Huh? Authorization cannot substitute for presence. Fraud in the execution of documents can too easily occur without the presence of the principal. This requirement must be maintained for high-value transactions both as a matter of policy and as a matter of constitutional interpretation. As to the latter, the presence requirement was firmly in place both at common law and in statutes at the time when the Article I presidential-signature requirement was drafted and ratified. The OLC memo also cites as justification several prior executive-branch legal memorandums dealing with proxy signatures on other types of documents. But none of the signatures discussed in these memorandums requires a presidential signature that is constitutionally mandated. The memorandums dealing with them are self-serving executive-branch opinions citing no case law and positing no constitutional interpretations that would be relevant to a constitutionally mandated presidential signature.

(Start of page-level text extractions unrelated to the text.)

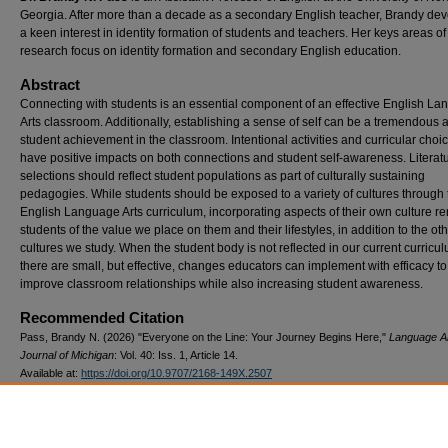
Georgia. After more than a decade as a secondary English teacher, Brandy de
a keen interest in identity formation of students and teachers. Her keys areas of
research focus on identity formation and secondary English education.
Abstract
Connecting with students is an essential component of an effective English L
Arts classroom. Additionally, establishing a sense of self can be a tremendous a
student achievement in the classroom. Intentional activities and curricular choi
have positive impacts on both connections and student self-awareness. Literat
selections should reflect student populations as part of culturally sustaining
pedagogies. While students should be exposed to a variety of cultures through 
English Language Arts curriculum, incorporating aspects of their own culture r
students of the value we place on them and their lifestyles, in addition to the ot
cultures we study. When the student body is not reflected in our current curricu
there are small, but effective, changes educators can implement with efficacy to
improve classroom relationships while also increasing student awareness.
Recommended Citation
Pass, Brandy N. (2026) "Everyone on the Line: Your Journey Begins Here,"
Language A
Journal of Michigan
: Vol. 40: Iss. 1, Article 14.
Available at:
https://doi.org/10.9707/2168-149X.2507
Publication Date
6-2026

In this instance, it actually matters very little that the president's signature was unconstitutional. That's because in the case of the FISA reauthorization, the bill would still become law under the Constitution. It requires a bit of math, but, in this instance, Congress approved the bill on May 26. Under the Constitution, the president has 10 days (excluding Sundays) to sign a bill into law. As applied here, excluding Sundays, 10 days later would be June 7 (or 12 days total). Assuming that the use of the autopen was unconstitutional and thus a void act, then it is as if the president had taken no action in the 12-day period, neither signing nor vetoing the renewal bill. (Still with me?) Under such circumstances, the Constitution allows a bill to become law automatically unless Congress is not in session. It was. So the new FISA bill is good law, even though there were 12 days when neither the old provisions nor their replacements were valid.

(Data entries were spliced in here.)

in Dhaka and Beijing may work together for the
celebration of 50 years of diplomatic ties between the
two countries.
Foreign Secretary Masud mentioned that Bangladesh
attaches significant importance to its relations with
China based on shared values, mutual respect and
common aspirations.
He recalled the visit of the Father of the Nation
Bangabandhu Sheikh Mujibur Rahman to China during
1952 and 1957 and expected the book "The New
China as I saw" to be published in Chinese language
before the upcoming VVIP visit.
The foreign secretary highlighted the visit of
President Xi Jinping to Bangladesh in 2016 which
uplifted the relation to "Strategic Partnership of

Now, there are plenty of liberals and libertarians who would love to see these controversial Patriot Act FISA provisions—including roving wiretaps, business records searches and "lone wolf" surveillance—go down. But, for better or worse, these provisions had grandfather clauses permitting them "to remain effective with respect to investigations that began, or potential offenses that took place, before the sunset date." Therefore, the gap in the provisions' effectiveness does not seem to be problematic except for investigations and roving wiretaps beginning in the 12-day period, which would be illegal even now, because they were never properly authorized. (Heads up: Check for any roving wiretaps that were started during this 12-day period and get them reauthorized.)
The real problem here isn't that FISA isn't the law. It's that the use of the autopen by proxy (or any nonpresence proxy signature) to sign bills in the future could yield terrible (like, really terrible) results, since most laws do not contain grandfather clauses like those included in the old Patriot Act. One can easily imagine that Congress might not be in session when the 10-day period (not counting Sundays) expires. Very often, there is a hurried push at the end of congressional sessions to get legislation passed. Many acts, then, are sent to the president for signature just as Congress is adjourning. This would mean that using an autopen or a human proxy (neither in the presence of the president) would be tantamount to a veto! All this is not exactly consistent with well-ordered government.

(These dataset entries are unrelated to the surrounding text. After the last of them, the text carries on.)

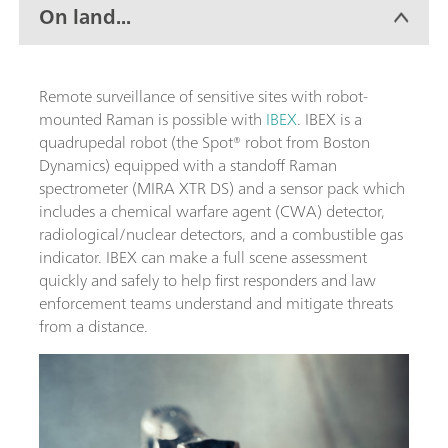
On land...
Remote surveillance of sensitive sites with robot-
mounted Raman is possible with
IBEX
. IBEX is a
quadrupedal robot (the Spot® robot from Boston
Dynamics) equipped with a standoff Raman
spectrometer (MIRA XTR DS) and a sensor pack which
includes a chemical warfare agent (CWA) detector,
radiological/nuclear detectors, and a combustible gas
indicator. IBEX can make a full scene assessment
quickly and safely to help first responders and law
enforcement teams understand and mitigate threats
from a distance.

Absolutely no one seems focused on the presence requirement: not the president, nor the Republican House members (21 of whom complained to the president about this in a strongly-worded June 17 letter), nor the numerous legal commentators and scholars we have heard from since the autopen signing occurred (although Huffington Post recently announced that Republican operatives are trying to draft the President's autopen to run in the Republican presidential-primary battle). The use of the autopen, which is itself constitutionally unproblematic, seems to have eclipsed the far more important issue of whether the president was present when it was used.
The bottom line is that autopengate establishes a dangerous precedent, one that every thinking lawyer in Washington politics seemed to have overlooked. Nobody should be signing bills for the president, not even when the president orders them to do so.